Giuliani’s embrace of these local issues had been calculated as a way of earning popular Republican Gov. Charles Crist’s endorsement. So much for that — it unexpectedly went to McCain the following night.
Giuliani’s lead in the polls disappeared long ago. He explains this away by arguing that he is an “unconventional candidate,” which is somehow an advantage.
“We need an unconventional candidate,” he says. “If we run a conventional candidate, we will lose.”
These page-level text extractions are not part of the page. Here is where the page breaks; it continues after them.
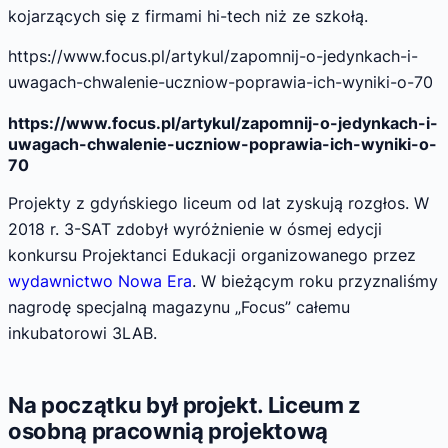
kojarzących się z firmami hi-tech niż ze szkołą.
https://www.focus.pl/artykul/zapomnij-o-jedynkach-i-
uwagach-chwalenie-uczniow-poprawia-ich-wyniki-o-70
https://www.focus.pl/artykul/zapomnij-o-jedynkach-i-
uwagach-chwalenie-uczniow-poprawia-ich-wyniki-o-
70
Projekty z gdyńskiego liceum od lat zyskują rozgłos. W
2018 r. 3-SAT zdobył wyróżnienie w ósmej edycji
konkursu Projektanci Edukacji organizowanego przez
wydawnictwo Nowa Era
. W bieżącym roku przyznaliśmy
nagrodę specjalną magazynu „Focus” całemu
inkubatorowi 3LAB.
Na początku był projekt. Liceum z
osobną pracownią projektową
What does he mean by “unconventional”? He explained it on Hannity and Colmes immediately after the speech: “Look at my positions and where you have strength and weakness, and the reality is Florida looked like the best place for us to be able to play out our campaign.”
“Unconventional” apparently means pro-choice on abortion; that social conservatives are the obstacle to a Republican victory. Yet with the pro-life-vote split between four or more candidates in each January primary state, he is the only Republican still in the race without a double-digit finish. He may finish with double digits in Florida, but at best he will be a distant third, after focusing the last three months here, and an amount of money that we will not even know until January’s end.
This finish, when it comes about, will likely disqualify Giuliani from the big-state victories he expected on Feb. 5.
There may be something to say for convention after all.
— David Freddoso is an NRO staff reporter.